En cas d’accident, les consignes officielles sont de s’enfermer chez soi et de se calfeutrer. Soit votre calfeutrage ne sera pas efficace et la radioactivité s’infiltrera quand même, soit il le sera, et vous mourrez asphyxié faute de renouvellement de l’air. Ce choix des autorités a un but : vous inciter à vous résigner lorsque vous apprendrez que, de toute manière, vous serez contaminé, et ainsi ontenir que vous obéissiez gentiment aux consignes d’évacuation (ou non) quand il sera trop tard. Les autorités craignent que la panique provoque de nombreux accidents lors d’une fuite massive. En terme de gestion politique, elles cherchent à minimiser les morts sur le moment, quitte à les augmenter ensuite, loin de l’attention des médias.

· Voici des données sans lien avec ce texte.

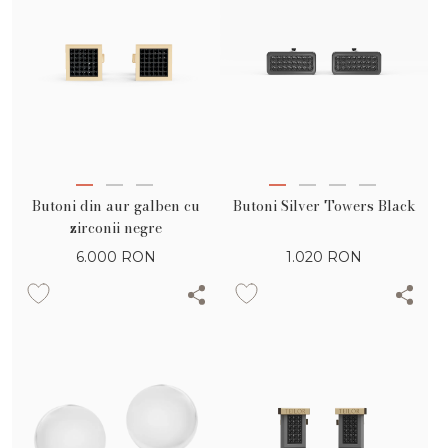
Butoni din aur galben cu
Butoni Silver Towers Black
zirconii negre
6.000
RON
1.020
RON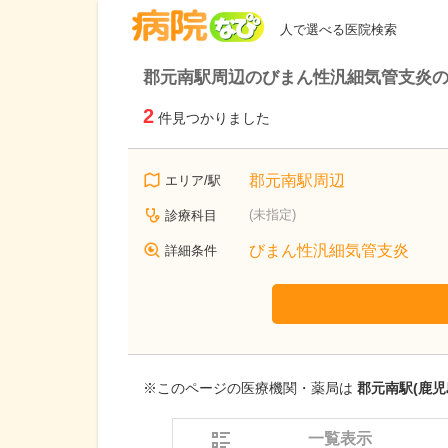
病院なび
人で選べる医院検索
郡元南駅周辺のびまん性汎細気管支炎
2
件見つかりました
郡元南駅周辺
エリア/駅
(未指定)
診療科目
びまん性汎細気管支炎
詳細条件
※このページの医療機関・薬局は
郡元南駅(鹿児
一覧表示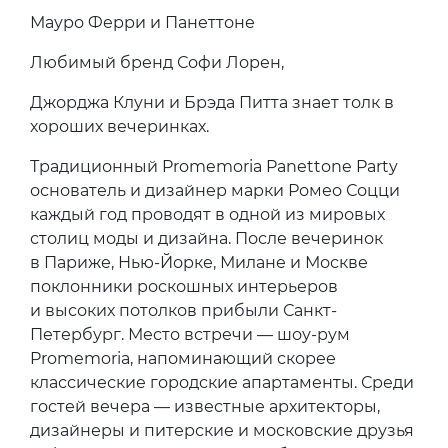
Мауро Ферри и Панеттоне
Любимый бренд Софи Лорен,
Джорджа Клуни и Брэда Питта знает толк в
хороших вечеринках.
Традиционный Promemoria Panettone Party
основатель и дизайнер марки Ромео Соцци
каждый год проводят в одной из мировых
столиц моды и дизайна. После вечеринок
в Париже, Нью-Йорке, Милане и Москве
поклонники роскошных интерьеров
и высоких потолков прибыли Санкт-
Петербург. Место встречи — шоу-рум
Promemoria, напоминающий скорее
классические городские апартаменты. Среди
гостей вечера — известные архитекторы,
дизайнеры и питерские и московские друзья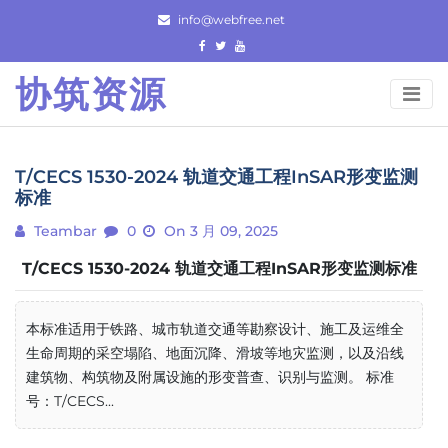
Skip
info@webfree.net
to
content
协筑资源
T/CECS 1530-2024 轨道交通工程InSAR形变监测
标准
Teambar
0
On 3 月 09, 2025
T/CECS 1530-2024 轨道交通工程InSAR形变监测标准
本标准适用于铁路、城市轨道交通等勘察设计、施工及运维全
生命周期的采空塌陷、地面沉降、滑坡等地灾监测，以及沿线
建筑物、构筑物及附属设施的形变普查、识别与监测。 标准
号：T/CECS...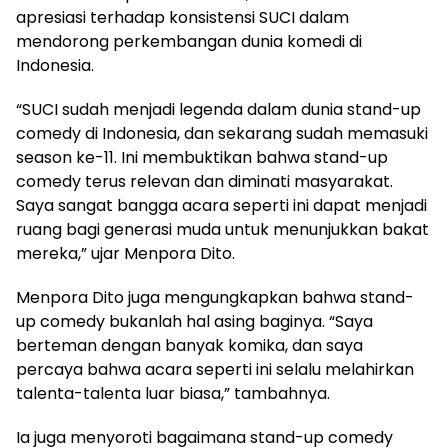
apresiasi terhadap konsistensi SUCI dalam
mendorong perkembangan dunia komedi di
Indonesia.
“SUCI sudah menjadi legenda dalam dunia stand-up
comedy di Indonesia, dan sekarang sudah memasuki
season ke-11. Ini membuktikan bahwa stand-up
comedy terus relevan dan diminati masyarakat.
Saya sangat bangga acara seperti ini dapat menjadi
ruang bagi generasi muda untuk menunjukkan bakat
mereka,” ujar Menpora Dito.
Menpora Dito juga mengungkapkan bahwa stand-
up comedy bukanlah hal asing baginya. “Saya
berteman dengan banyak komika, dan saya
percaya bahwa acara seperti ini selalu melahirkan
talenta-talenta luar biasa,” tambahnya.
Ia juga menyoroti bagaimana stand-up comedy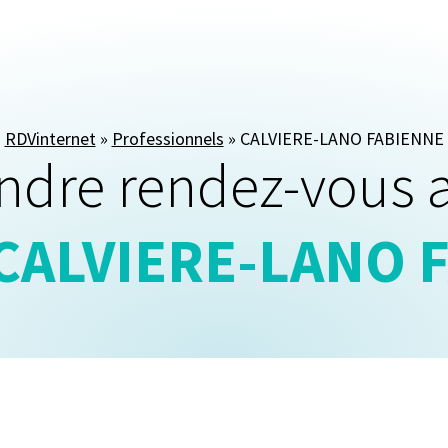
RDVinternet
»
Professionnels
»
CALVIERE-LANO FABIENNE
ndre rendez-vous 
 CALVIERE-LANO 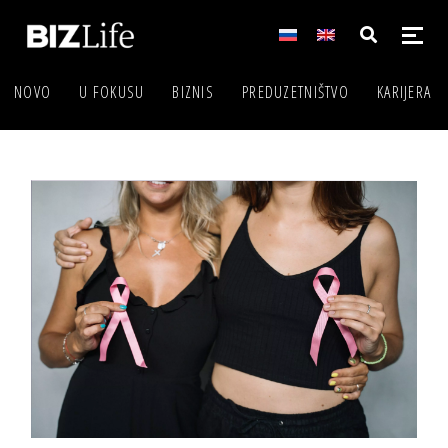
NOVO
U FOKUSU
BIZNIS
PREDUZETNIŠTVO
KARIJERA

En 1986, lors de l’arrivée du nuage radioactif de Tchernobyl sur l’Europe de l’ouest, des familles allemandes ont décidé de s’éloigner, certaines allant vivre un temps en Espagne. Cela peut sembler exagéré, mais c’est exactement ce qu’il fallait faire.
Renseignez-vous sur les conditions météo et déplacez-vous pour rester hors de la trajectoire des particules radioactives. Il faut tout particulièrement éviter les zones pluvieuses, qui précipitent le nuage vers le sol et forment ensuite des taches de contamination durables (comme encore aujourd’hui dans le Mercantour).